Assignment ->
Filter the records below for the word "property". Keep each line that has it.
____________
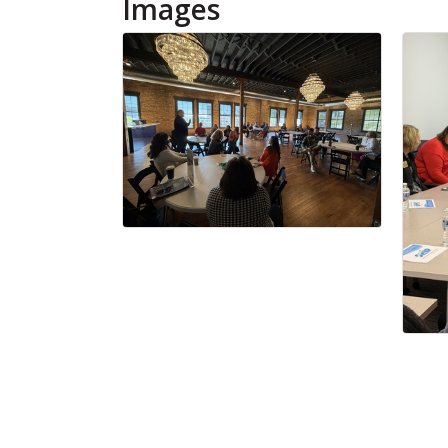
Images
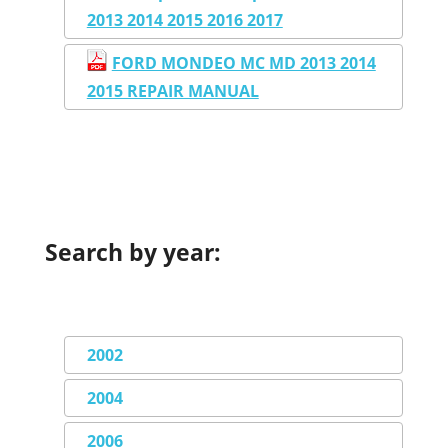
2013 2014 2015 2016 2017
FORD MONDEO MC MD 2013 2014
2015 REPAIR MANUAL
Search by year:
2002
2004
2006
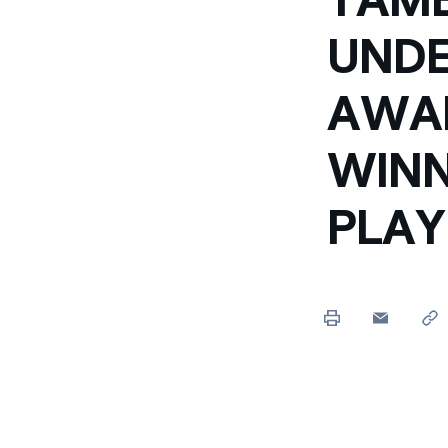
UNDE
AWAR
WINN
PLAY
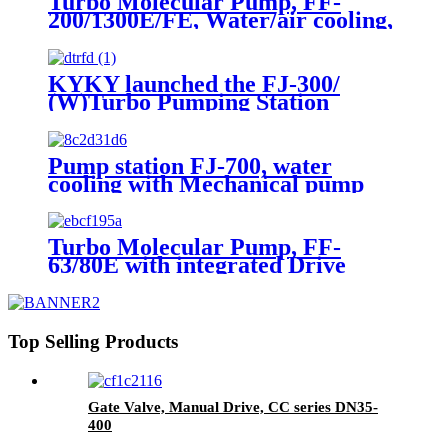
Turbo Molecular Pump, FF-
200/1300E/FE, Water/air cooling,
Grease Lubrication
KYKY launched the FJ-300/
(W)Turbo Pumping Station
Pump station FJ-700, water
cooling with Mechanical pump
and Vacuum guages
Turbo Molecular Pump, FF-
63/80E with integrated Drive
module, Water/Air cooling,
Grease lubrication
Top Selling Products
Gate Valve, Manual Drive, CC series DN35-
400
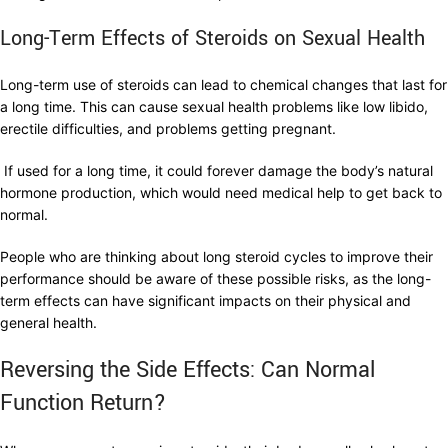
Long-Term Effects of Steroids on Sexual Health
Long-term use of steroids can lead to chemical changes that last for
a long time. This can cause sexual health problems like low libido,
erectile difficulties, and problems getting pregnant.
If used for a long time, it could forever damage the body’s natural
hormone production, which would need medical help to get back to
normal.
People who are thinking about long steroid cycles to improve their
performance should be aware of these possible risks, as the long-
term effects can have significant impacts on their physical and
general health.
Reversing the Side Effects: Can Normal
Function Return?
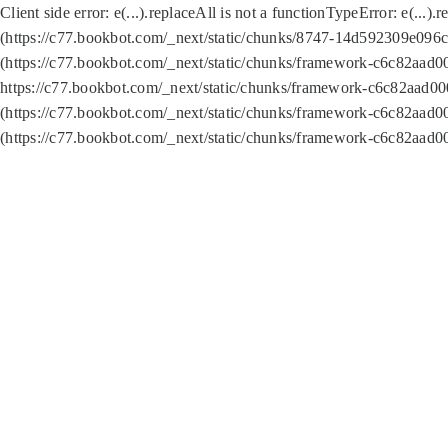
Client side error:
e(...).replaceAll is not a function
TypeError: e(...).
(https://c77.bookbot.com/_next/static/chunks/8747-14d592309e096c5
(https://c77.bookbot.com/_next/static/chunks/framework-c6c82aad0
https://c77.bookbot.com/_next/static/chunks/framework-c6c82aad00
(https://c77.bookbot.com/_next/static/chunks/framework-c6c82aad0
(https://c77.bookbot.com/_next/static/chunks/framework-c6c82aad0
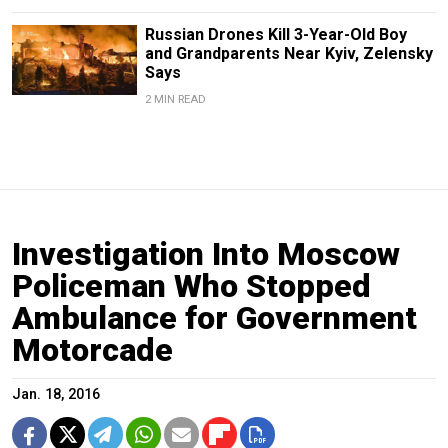
Russian Drones Kill 3-Year-Old Boy
and Grandparents Near Kyiv, Zelensky
Says
2 MIN READ
Investigation Into Moscow
Policeman Who Stopped
Ambulance for Government
Motorcade
Jan. 18, 2016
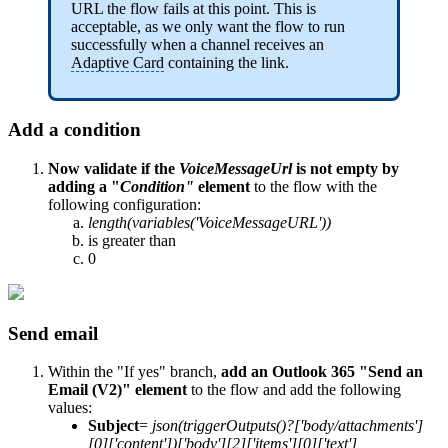
URL the flow fails at this point. This is
acceptable, as we only want the flow to run
successfully when a channel receives an
Adaptive Card
containing the link.
Add a condition
Now validate if the
VoiceMessageUrl
is not empty by
adding a "
Condition"
element
to the flow with the
following configuration:
length(variables('VoiceMessageURL'))
is greater than
0
Send email
Within the "If yes" branch,
add an Outlook 365 "Send an
Email (V2)" element
to the flow and add the following
values:
Subject
=
json(triggerOutputs()?['body/attachments']
[0]['content'])['body'][2]['items'][0]['text']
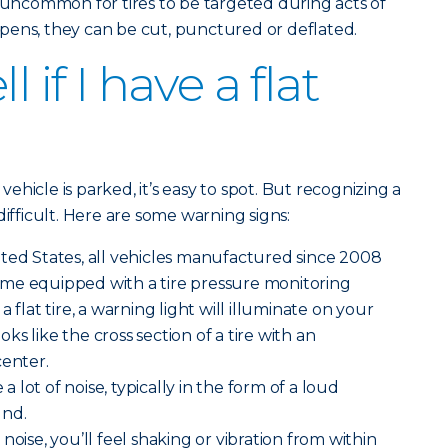
ot uncommon for tires to be targeted during acts of
pens, they can be cut, punctured or deflated.
l if I have a flat
 vehicle is parked, it’s easy to spot. But recognizing a
difficult. Here are some warning signs:
ted States, all vehicles manufactured since 2008
me equipped with a tire pressure monitoring
 flat tire, a warning light will illuminate on your
ooks like the cross section of a tire with an
center.
 a lot of noise, typically in the form of a loud
und.
noise, you’ll feel shaking or vibration from within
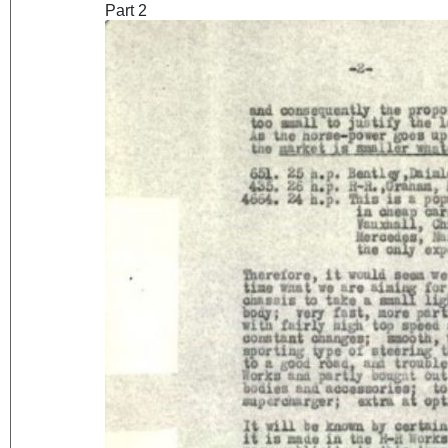
Part 2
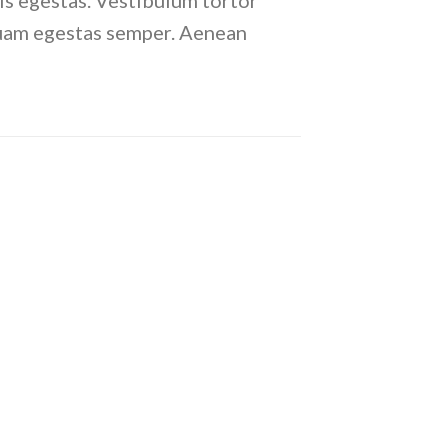
is egestas. Vestibulum tortor
 quam egestas semper. Aenean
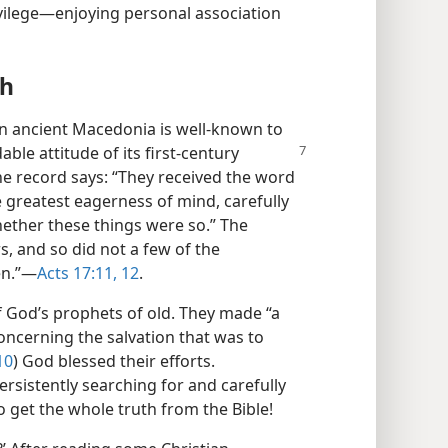
vilege​—enjoying personal association
th
 in ancient Macedonia is well-known to
dable
attitude of its first-century
he record says: “They received the word
e greatest eagerness of mind, carefully
hether these things were so.” The
, and so did not a few of the
n.”​—
Acts 17:11, 12
.
f God’s prophets of old. They made “a
concerning the salvation that was to
10
) God blessed their efforts.
ersistently searching for and carefully
o get the whole truth from the Bible!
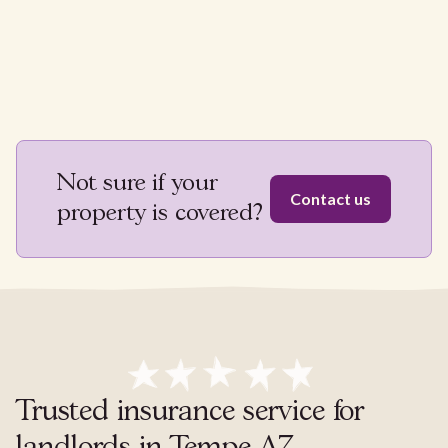
Not sure if your
Contact us
property is covered?
Trusted insurance service for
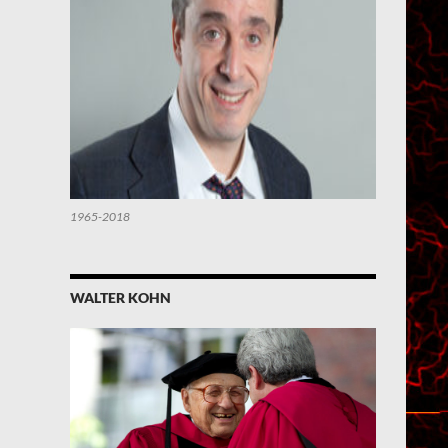
1965-2018
WALTER KOHN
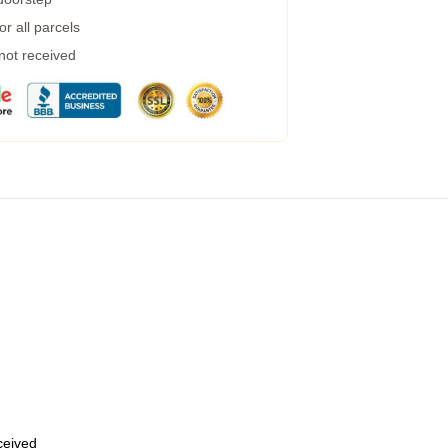
r all parcels
 not received
eceived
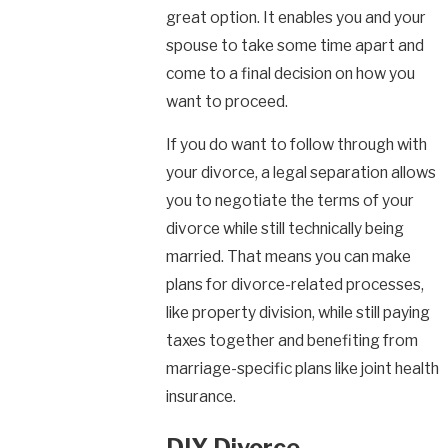
great option. It enables you and your
spouse to take some time apart and
come to a final decision on how you
want to proceed.
If you do want to follow through with
your divorce, a legal separation allows
you to negotiate the terms of your
divorce while still technically being
married. That means you can make
plans for divorce-related processes,
like property division, while still paying
taxes together and benefiting from
marriage-specific plans like joint health
insurance.
DIY Divorce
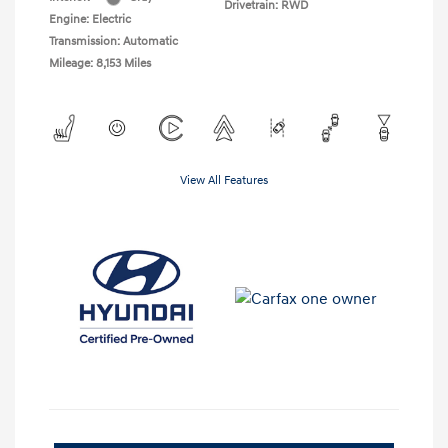
Drivetrain: RWD
Engine: Electric
Transmission: Automatic
Mileage: 8,153 Miles
View All Features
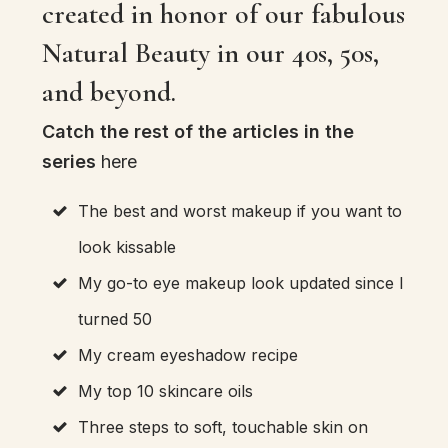
created in honor of our fabulous
Natural Beauty in our 40s, 50s,
and beyond.
Catch the rest of the articles in the
series
here
The best and worst makeup if you want to
look kissable
My go-to eye makeup look updated since I
turned 50
My cream eyeshadow recipe
My top 10 skincare oils
Three steps to soft, touchable skin on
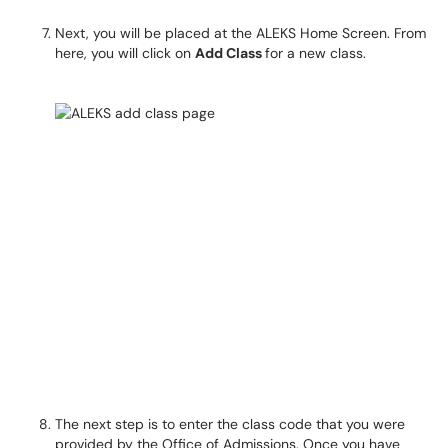
Next, you will be placed at the ALEKS Home Screen. From
here, you will click on
Add Class
for a new class.​​​​​​​
The next step is to enter the class code that you were
provided by the Office of Admissions. Once you have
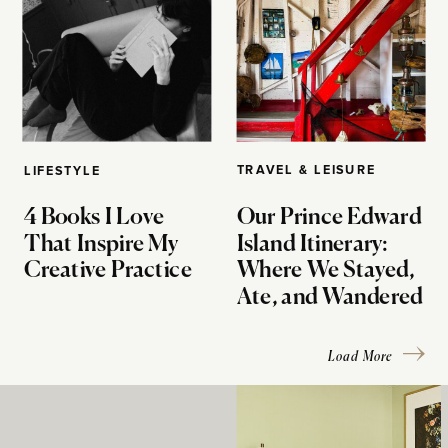
TRAVEL & LEISURE
LIFESTYLE
4 Books I Love
Our Prince Edward
That Inspire My
Island Itinerary:
Creative Practice
Where We Stayed,
Ate, and Wandered
Load More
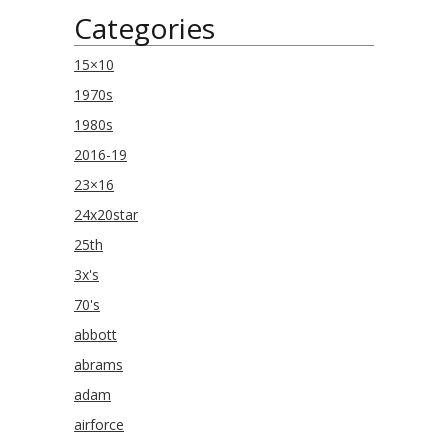
Categories
15×10
1970s
1980s
2016-19
23×16
24x20star
25th
3x's
70's
abbott
abrams
adam
airforce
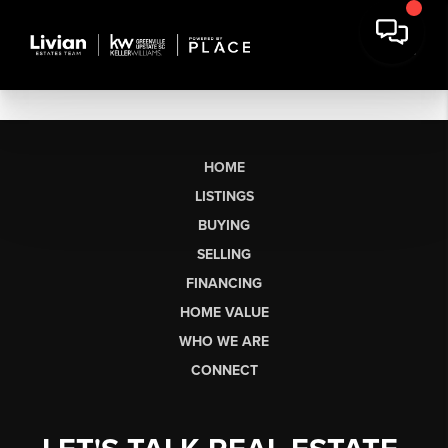
HOME
LISTINGS
BUYING
SELLING
FINANCING
HOME VALUE
WHO WE ARE
CONNECT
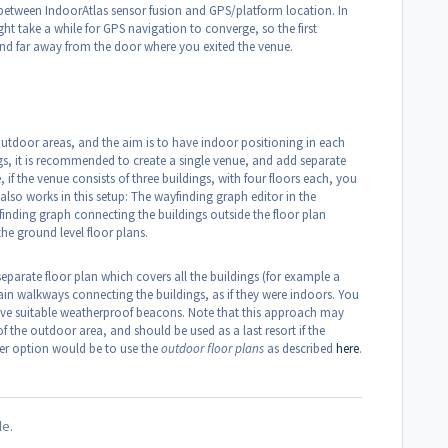
between IndoorAtlas sensor fusion and GPS/platform location. In
t take a while for GPS navigation to converge, so the first
nd far away from the door where you exited the venue.
 outdoor areas, and the aim is to have indoor positioning in each
gs, it is recommended to create a single venue, and add separate
 if the venue consists of three buildings, with four floors each, you
also works in this setup: The wayfinding graph editor in the
inding graph connecting the buildings outside the floor plan
he ground level floor plans.
separate floor plan which covers all the buildings (for example a
in walkways connecting the buildings, as if they were indoors. You
ave suitable weatherproof beacons. Note that this approach may
 the outdoor area, and should be used as a last resort if the
ter option would be to use the
outdoor floor plans
as described
here
.
le.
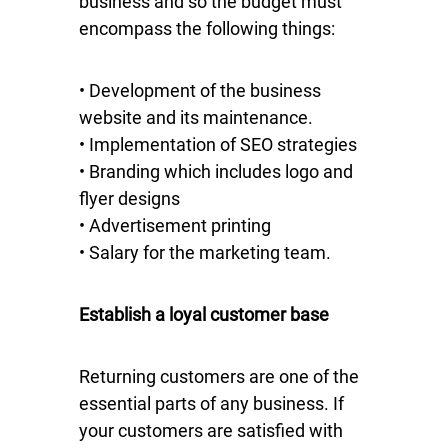
business and so the budget must
encompass the following things:
• Development of the business
website and its maintenance.
• Implementation of SEO strategies
• Branding which includes logo and
flyer designs
• Advertisement printing
• Salary for the marketing team.
Establish a loyal customer base
Returning customers are one of the
essential parts of any business. If
your customers are satisfied with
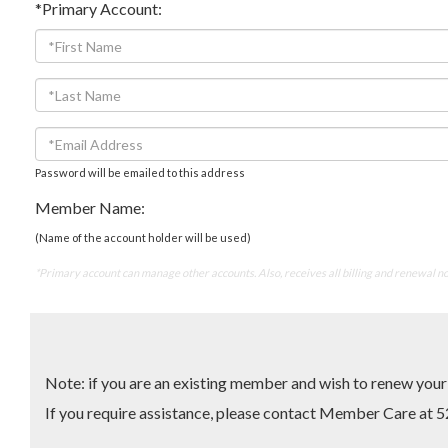
*Primary Account:
Password will be emailed to this address
Member Name:
(Name of the account holder will be used)
*Primary account can manage other accounts. Also, receives all billing and renewal no
Note: if you are an existing member and wish to renew yo
If you require assistance, please contact Member Care 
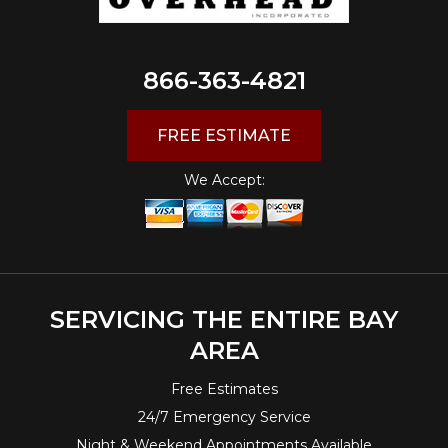
866-363-4821
FREE ESTIMATE
We Accept:
SERVICING THE ENTIRE BAY
AREA
Free Estimates
24/7 Emergency Service
Night & Weekend Appointments Available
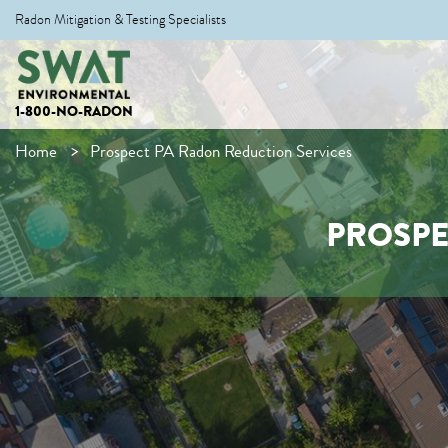
Radon Mitigation & Testing Specialists
1-800-NO-RADON
Home
Prospect PA Radon Reduction Services
PROSPE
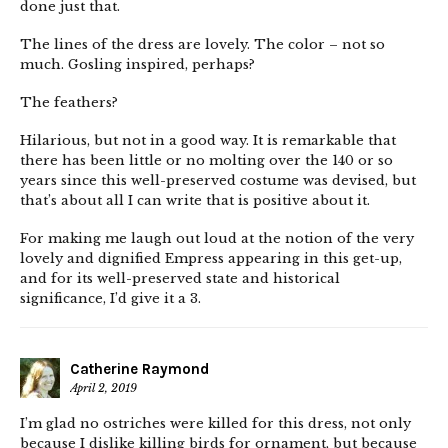
done just that.
The lines of the dress are lovely. The color – not so
much. Gosling inspired, perhaps?
The feathers?
Hilarious, but not in a good way. It is remarkable that
there has been little or no molting over the 140 or so
years since this well-preserved costume was devised, but
that’s about all I can write that is positive about it.
For making me laugh out loud at the notion of the very
lovely and dignified Empress appearing in this get-up,
and for its well-preserved state and historical
significance, I’d give it a 3.
Catherine Raymond
April 2, 2019
I’m glad no ostriches were killed for this dress, not only
because I dislike killing birds for ornament, but because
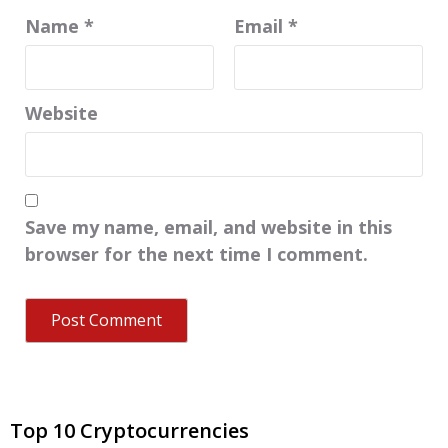
Name
*
Email
*
Website
Save my name, email, and website in this
browser for the next time I comment.
Top 10 Cryptocurrencies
____________
Task response ->
property is covered?
like property division, while still paying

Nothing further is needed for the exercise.